Myth: AI is already making decisions in hospitals and other medical facilities
Right now, medical decisions in hospitals are and will probably continue to be made by trained experts. While AI systems can suggest possible diagnoses and treatments, these options are always double-checked by doctors who are familiar with the patient and the overall medical context.
Myth: AI in medicine could spin out of human control
AI may lead to unforeseen results that come as a surprise to its developers. However, it is impossible for it to get out of human control. Moreover, AI has no intentions or goals of its own. Important medical decisions in clinics will continue to be made exclusively by human experts, based on their knowledge and experience. AI in medicine is just another tool, among many others.
Myth: Only large clinics will be able to afford highly specialized medical AI solutions
Sophisticated AI systems enable clinics to offer medical services at the same or higher quality – with greater efficiency and fewer resources. In this way, AI systems can be of great help to smaller medical facilities, ensuring that they can compete with larger clinics.
Myth: AI is infallible
AI systems are only as good as the databases and algorithms that they’re based on. If these databases are biased or incomplete, then it’s possible for AI to draw the wrong conclusions. That’s why it’s crucial for trained experts to monitor how AI systems are applied. Ultimately, these human experts bear the responsibility for AI medical decisions.
On the other hand, AI in medicine can reduce common human errors: most often, these are mistakes and oversights caused by exhaustion. In addition, AI can help inexperienced doctors make diagnoses. Overall, applying AI in medicine can significantly increase the quality of care.
Myth: It’s impossible to know how AI systems make decisions
This may have been partly true in the early days of AI research. In particular, artificial neural networks often behaved in mysterious ways that developers couldn’t immediately understand. However, this isn’t at all true for modern, mature AI applications. These days, AI systems – especially those being used in medicine – are designed so that experts can understand exactly how solutions are found.

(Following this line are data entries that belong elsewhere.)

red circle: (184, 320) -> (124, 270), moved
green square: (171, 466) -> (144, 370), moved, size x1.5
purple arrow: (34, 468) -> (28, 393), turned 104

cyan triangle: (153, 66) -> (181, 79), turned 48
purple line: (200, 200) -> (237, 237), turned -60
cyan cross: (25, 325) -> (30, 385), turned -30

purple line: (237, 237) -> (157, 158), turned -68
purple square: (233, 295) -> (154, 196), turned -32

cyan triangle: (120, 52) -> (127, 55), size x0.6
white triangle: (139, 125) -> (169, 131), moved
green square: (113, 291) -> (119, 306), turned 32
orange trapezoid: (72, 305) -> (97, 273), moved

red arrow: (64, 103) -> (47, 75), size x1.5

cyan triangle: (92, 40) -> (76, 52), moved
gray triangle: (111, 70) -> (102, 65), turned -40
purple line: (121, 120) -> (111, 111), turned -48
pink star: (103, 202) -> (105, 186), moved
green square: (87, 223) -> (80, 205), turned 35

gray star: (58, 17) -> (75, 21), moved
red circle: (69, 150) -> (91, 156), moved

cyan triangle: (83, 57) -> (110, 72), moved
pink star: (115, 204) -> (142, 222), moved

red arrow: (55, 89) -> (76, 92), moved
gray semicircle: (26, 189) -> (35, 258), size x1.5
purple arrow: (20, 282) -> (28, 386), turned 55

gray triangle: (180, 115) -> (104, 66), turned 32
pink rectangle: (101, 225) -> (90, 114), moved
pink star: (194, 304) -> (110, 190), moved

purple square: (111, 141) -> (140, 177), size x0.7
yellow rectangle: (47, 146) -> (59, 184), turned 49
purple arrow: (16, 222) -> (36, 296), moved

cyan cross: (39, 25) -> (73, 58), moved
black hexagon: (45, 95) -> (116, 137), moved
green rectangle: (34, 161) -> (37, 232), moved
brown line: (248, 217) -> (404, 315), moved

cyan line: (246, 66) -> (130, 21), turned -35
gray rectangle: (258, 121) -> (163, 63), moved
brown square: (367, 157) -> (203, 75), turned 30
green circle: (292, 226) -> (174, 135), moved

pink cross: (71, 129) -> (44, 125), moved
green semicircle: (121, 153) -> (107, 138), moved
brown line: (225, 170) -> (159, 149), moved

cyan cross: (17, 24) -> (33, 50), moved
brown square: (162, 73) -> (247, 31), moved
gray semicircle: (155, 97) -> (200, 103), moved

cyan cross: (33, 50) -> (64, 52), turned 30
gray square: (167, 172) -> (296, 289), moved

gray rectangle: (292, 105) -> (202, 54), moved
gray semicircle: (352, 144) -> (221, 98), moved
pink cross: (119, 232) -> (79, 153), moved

Myth: Using AI in medicine can lead to data protection leaks
Big Data – this is ultimately what has made the development and use of AI in medicine possible. Essentially, this involves sensitive personal information that is subject to specific data protection laws, such as the European General Data Protection Regulation (GDPR) or the US Healthcare Insurance Portability and Accountability Act (HIPAA). However, it’s possible to use this personal information in a data protection-compliant way to develop better AI systems.
When using AI in medicine, it’s the norm to receive explicit patient consent for data use. In the future, healthcare facilities using AI systems will have to be more vigilant around data security, as unauthorized access (e.g., cyber-attacks) can lead to breaches of data protection.
AI in medicine offers efficient and patient-centered care for the future
There are many myths about the use of AI in medicine, but these are the result of incorrect or outdated information – or unrealistic expectations. Artificial intelligence cannot replace the specialized knowledge and experience of medical experts. However, it has already proven to be a great tool for tackling time-consuming, routine tasks and for effectively analyzing large databases. This not only gives medical experts time for more important tasks, but AI can continue to ensure patient-centric, high-quality medical care now and in the future. The fact is that personal patient care, creative thinking and holistic understanding will firmly remain in the domain of human intelligence.